*** Begin section ***

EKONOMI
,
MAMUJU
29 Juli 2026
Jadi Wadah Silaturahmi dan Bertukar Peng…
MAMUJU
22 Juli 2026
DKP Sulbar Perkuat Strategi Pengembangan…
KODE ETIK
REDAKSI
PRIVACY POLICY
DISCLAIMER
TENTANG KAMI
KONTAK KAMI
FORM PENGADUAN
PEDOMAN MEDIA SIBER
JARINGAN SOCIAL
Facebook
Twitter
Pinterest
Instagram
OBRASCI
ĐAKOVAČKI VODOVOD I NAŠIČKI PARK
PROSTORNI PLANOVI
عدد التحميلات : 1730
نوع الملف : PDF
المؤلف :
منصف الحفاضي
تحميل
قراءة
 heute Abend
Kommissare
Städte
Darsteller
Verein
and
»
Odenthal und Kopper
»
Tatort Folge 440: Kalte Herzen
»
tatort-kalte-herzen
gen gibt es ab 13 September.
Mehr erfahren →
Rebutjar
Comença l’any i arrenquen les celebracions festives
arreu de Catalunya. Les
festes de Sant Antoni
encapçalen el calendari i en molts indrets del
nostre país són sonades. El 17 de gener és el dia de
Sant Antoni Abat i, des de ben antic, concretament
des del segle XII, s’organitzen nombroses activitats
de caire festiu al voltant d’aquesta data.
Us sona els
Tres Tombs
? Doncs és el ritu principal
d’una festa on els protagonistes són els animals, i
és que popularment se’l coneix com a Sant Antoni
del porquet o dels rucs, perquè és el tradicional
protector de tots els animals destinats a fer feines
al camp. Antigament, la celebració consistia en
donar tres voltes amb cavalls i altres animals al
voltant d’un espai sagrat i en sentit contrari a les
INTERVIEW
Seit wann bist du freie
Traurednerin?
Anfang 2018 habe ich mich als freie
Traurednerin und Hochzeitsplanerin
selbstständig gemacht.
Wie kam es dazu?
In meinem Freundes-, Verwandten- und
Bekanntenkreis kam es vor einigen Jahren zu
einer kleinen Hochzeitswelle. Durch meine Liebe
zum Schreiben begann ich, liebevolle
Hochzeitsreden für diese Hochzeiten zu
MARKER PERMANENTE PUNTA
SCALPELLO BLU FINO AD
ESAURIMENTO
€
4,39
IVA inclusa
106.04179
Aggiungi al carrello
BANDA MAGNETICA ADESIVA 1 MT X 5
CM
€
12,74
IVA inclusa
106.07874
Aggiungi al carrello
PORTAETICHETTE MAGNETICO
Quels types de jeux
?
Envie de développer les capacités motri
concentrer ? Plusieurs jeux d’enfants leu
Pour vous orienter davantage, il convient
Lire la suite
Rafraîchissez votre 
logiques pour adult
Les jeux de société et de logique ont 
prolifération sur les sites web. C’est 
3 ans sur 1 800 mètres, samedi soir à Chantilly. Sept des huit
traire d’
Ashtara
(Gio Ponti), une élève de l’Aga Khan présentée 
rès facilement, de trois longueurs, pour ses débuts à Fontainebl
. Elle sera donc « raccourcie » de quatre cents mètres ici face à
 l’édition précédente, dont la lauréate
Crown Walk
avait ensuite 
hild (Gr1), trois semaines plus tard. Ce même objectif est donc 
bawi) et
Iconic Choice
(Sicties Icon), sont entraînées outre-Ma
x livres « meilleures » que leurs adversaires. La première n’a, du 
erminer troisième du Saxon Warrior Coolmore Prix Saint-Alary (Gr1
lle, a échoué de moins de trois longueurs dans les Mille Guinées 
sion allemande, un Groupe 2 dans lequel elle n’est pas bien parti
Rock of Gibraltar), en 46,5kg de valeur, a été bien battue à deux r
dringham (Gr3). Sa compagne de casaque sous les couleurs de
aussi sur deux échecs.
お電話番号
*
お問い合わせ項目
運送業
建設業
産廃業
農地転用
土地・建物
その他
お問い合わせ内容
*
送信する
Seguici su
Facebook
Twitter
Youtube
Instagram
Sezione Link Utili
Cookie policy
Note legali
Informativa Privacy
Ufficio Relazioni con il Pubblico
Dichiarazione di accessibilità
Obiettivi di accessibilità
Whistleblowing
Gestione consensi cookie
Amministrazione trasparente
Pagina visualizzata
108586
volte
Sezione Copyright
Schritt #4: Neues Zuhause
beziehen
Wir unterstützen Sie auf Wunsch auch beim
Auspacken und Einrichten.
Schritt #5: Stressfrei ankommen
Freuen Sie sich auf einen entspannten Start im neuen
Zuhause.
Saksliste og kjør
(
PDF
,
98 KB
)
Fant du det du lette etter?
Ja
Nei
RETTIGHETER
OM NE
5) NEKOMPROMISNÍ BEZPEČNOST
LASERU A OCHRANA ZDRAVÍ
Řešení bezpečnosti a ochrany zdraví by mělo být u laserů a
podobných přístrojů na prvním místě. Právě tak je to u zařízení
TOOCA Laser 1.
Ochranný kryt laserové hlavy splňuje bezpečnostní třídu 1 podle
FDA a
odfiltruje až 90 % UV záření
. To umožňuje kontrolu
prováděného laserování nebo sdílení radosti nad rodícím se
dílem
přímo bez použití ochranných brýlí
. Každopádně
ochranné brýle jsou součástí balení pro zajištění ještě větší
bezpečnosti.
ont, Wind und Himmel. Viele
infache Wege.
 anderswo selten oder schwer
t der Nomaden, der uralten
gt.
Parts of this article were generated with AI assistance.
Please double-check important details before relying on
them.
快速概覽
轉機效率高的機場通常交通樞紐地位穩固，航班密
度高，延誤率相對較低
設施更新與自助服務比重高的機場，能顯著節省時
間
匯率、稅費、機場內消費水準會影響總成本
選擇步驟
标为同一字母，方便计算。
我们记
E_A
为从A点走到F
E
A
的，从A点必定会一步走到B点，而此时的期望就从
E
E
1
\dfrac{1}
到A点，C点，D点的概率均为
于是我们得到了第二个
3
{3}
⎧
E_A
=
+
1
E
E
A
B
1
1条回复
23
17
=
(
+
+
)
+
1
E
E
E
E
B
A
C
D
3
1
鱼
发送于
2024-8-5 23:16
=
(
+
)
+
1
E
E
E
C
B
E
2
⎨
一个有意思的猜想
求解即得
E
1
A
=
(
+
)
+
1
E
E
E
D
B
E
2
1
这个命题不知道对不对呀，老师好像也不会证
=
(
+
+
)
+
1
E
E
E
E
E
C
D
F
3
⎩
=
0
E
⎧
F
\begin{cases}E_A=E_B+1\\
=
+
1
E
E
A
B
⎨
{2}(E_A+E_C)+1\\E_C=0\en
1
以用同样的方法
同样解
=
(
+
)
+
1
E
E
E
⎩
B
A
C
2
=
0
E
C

*** End section ***

● **Assignment**
Make an exact copy of all the lines above.

● **Worked solution**
EKONOMI
,
MAMUJU
29 Juli 2026
Jadi Wadah Silaturahmi dan Bertukar Peng…
MAMUJU
22 Juli 2026
DKP Sulbar Perkuat Strategi Pengembangan…
KODE ETIK
REDAKSI
PRIVACY POLICY
DISCLAIMER
TENTANG KAMI
KONTAK KAMI
FORM PENGADUAN
PEDOMAN MEDIA SIBER
JARINGAN SOCIAL
Facebook
Twitter
Pinterest
Instagram
OBRASCI
ĐAKOVAČKI VODOVOD I NAŠIČKI PARK
PROSTORNI PLANOVI
عدد التحميلات : 1730
نوع الملف : PDF
المؤلف :
منصف الحفاضي
تحميل
قراءة
 heute Abend
Kommissare
Städte
Darsteller
Verein
and
»
Odenthal und Kopper
»
Tatort Folge 440: Kalte Herzen
»
tatort-kalte-herzen
gen gibt es ab 13 September.
Mehr erfahren →
Rebutjar
Comença l’any i arrenquen les celebracions festives
arreu de Catalunya. Les
festes de Sant Antoni
encapçalen el calendari i en molts indrets del
nostre país són sonades. El 17 de gener és el dia de
Sant Antoni Abat i, des de ben antic, concretament
des del segle XII, s’organitzen nombroses activitats
de caire festiu al voltant d’aquesta data.
Us sona els
Tres Tombs
? Doncs és el ritu principal
d’una festa on els protagonistes són els animals, i
és que popularment se’l coneix com a Sant Antoni
del porquet o dels rucs, perquè és el tradicional
protector de tots els animals destinats a fer feines
al camp. Antigament, la celebració consistia en
donar tres voltes amb cavalls i altres animals al
voltant d’un espai sagrat i en sentit contrari a les
INTERVIEW
Seit wann bist du freie
Traurednerin?
Anfang 2018 habe ich mich als freie
Traurednerin und Hochzeitsplanerin
selbstständig gemacht.
Wie kam es dazu?
In meinem Freundes-, Verwandten- und
Bekanntenkreis kam es vor einigen Jahren zu
einer kleinen Hochzeitswelle. Durch meine Liebe
zum Schreiben begann ich, liebevolle
Hochzeitsreden für diese Hochzeiten zu
MARKER PERMANENTE PUNTA
SCALPELLO BLU FINO AD
ESAURIMENTO
€
4,39
IVA inclusa
106.04179
Aggiungi al carrello
BANDA MAGNETICA ADESIVA 1 MT X 5
CM
€
12,74
IVA inclusa
106.07874
Aggiungi al carrello
PORTAETICHETTE MAGNETICO
Quels types de jeux
?
Envie de développer les capacités motri
concentrer ? Plusieurs jeux d’enfants leu
Pour vous orienter davantage, il convient
Lire la suite
Rafraîchissez votre 
logiques pour adult
Les jeux de société et de logique ont 
prolifération sur les sites web. C’est 
3 ans sur 1 800 mètres, samedi soir à Chantilly. Sept des huit
traire d’
Ashtara
(Gio Ponti), une élève de l’Aga Khan présentée 
rès facilement, de trois longueurs, pour ses débuts à Fontainebl
. Elle sera donc « raccourcie » de quatre cents mètres ici face à
 l’édition précédente, dont la lauréate
Crown Walk
avait ensuite 
hild (Gr1), trois semaines plus tard. Ce même objectif est donc 
bawi) et
Iconic Choice
(Sicties Icon), sont entraînées outre-Ma
x livres « meilleures » que leurs adversaires. La première n’a, du 
erminer troisième du Saxon Warrior Coolmore Prix Saint-Alary (Gr1
lle, a échoué de moins de trois longueurs dans les Mille Guinées 
sion allemande, un Groupe 2 dans lequel elle n’est pas bien parti
Rock of Gibraltar), en 46,5kg de valeur, a été bien battue à deux r
dringham (Gr3). Sa compagne de casaque sous les couleurs de
aussi sur deux échecs.
お電話番号
*
お問い合わせ項目
運送業
建設業
産廃業
農地転用
土地・建物
その他
お問い合わせ内容
*
送信する
Seguici su
Facebook
Twitter
Youtube
Instagram
Sezione Link Utili
Cookie policy
Note legali
Informativa Privacy
Ufficio Relazioni con il Pubblico
Dichiarazione di accessibilità
Obiettivi di accessibilità
Whistleblowing
Gestione consensi cookie
Amministrazione trasparente
Pagina visualizzata
108586
volte
Sezione Copyright
Schritt #4: Neues Zuhause
beziehen
Wir unterstützen Sie auf Wunsch auch beim
Auspacken und Einrichten.
Schritt #5: Stressfrei ankommen
Freuen Sie sich auf einen entspannten Start im neuen
Zuhause.
Saksliste og kjør
(
PDF
,
98 KB
)
Fant du det du lette etter?
Ja
Nei
RETTIGHETER
OM NE
5) NEKOMPROMISNÍ BEZPEČNOST
LASERU A OCHRANA ZDRAVÍ
Řešení bezpečnosti a ochrany zdraví by mělo být u laserů a
podobných přístrojů na prvním místě. Právě tak je to u zařízení
TOOCA Laser 1.
Ochranný kryt laserové hlavy splňuje bezpečnostní třídu 1 podle
FDA a
odfiltruje až 90 % UV záření
. To umožňuje kontrolu
prováděného laserování nebo sdílení radosti nad rodícím se
dílem
přímo bez použití ochranných brýlí
. Každopádně
ochranné brýle jsou součástí balení pro zajištění ještě větší
bezpečnosti.
ont, Wind und Himmel. Viele
infache Wege.
 anderswo selten oder schwer
t der Nomaden, der uralten
gt.
Parts of this article were generated with AI assistance.
Please double-check important details before relying on
them.
快速概覽
轉機效率高的機場通常交通樞紐地位穩固，航班密
度高，延誤率相對較低
設施更新與自助服務比重高的機場，能顯著節省時
間
匯率、稅費、機場內消費水準會影響總成本
選擇步驟
标为同一字母，方便计算。
我们记
E_A
为从A点走到F
E
A
的，从A点必定会一步走到B点，而此时的期望就从
E
E
1
\dfrac{1}
到A点，C点，D点的概率均为
于是我们得到了第二个
3
{3}
⎧
E_A
=
+
1
E
E
A
B
1
1条回复
23
17
=
(
+
+
)
+
1
E
E
E
E
B
A
C
D
3
1
鱼
发送于
2024-8-5 23:16
=
(
+
)
+
1
E
E
E
C
B
E
2
⎨
一个有意思的猜想
求解即得
E
1
A
=
(
+
)
+
1
E
E
E
D
B
E
2
1
这个命题不知道对不对呀，老师好像也不会证
=
(
+
+
)
+
1
E
E
E
E
E
C
D
F
3
⎩
=
0
E
⎧
F
\begin{cases}E_A=E_B+1\\
=
+
1
E
E
A
B
⎨
{2}(E_A+E_C)+1\\E_C=0\en
1
以用同样的方法
同样解
=
(
+
)
+
1
E
E
E
⎩
B
A
C
2
=
0
E
C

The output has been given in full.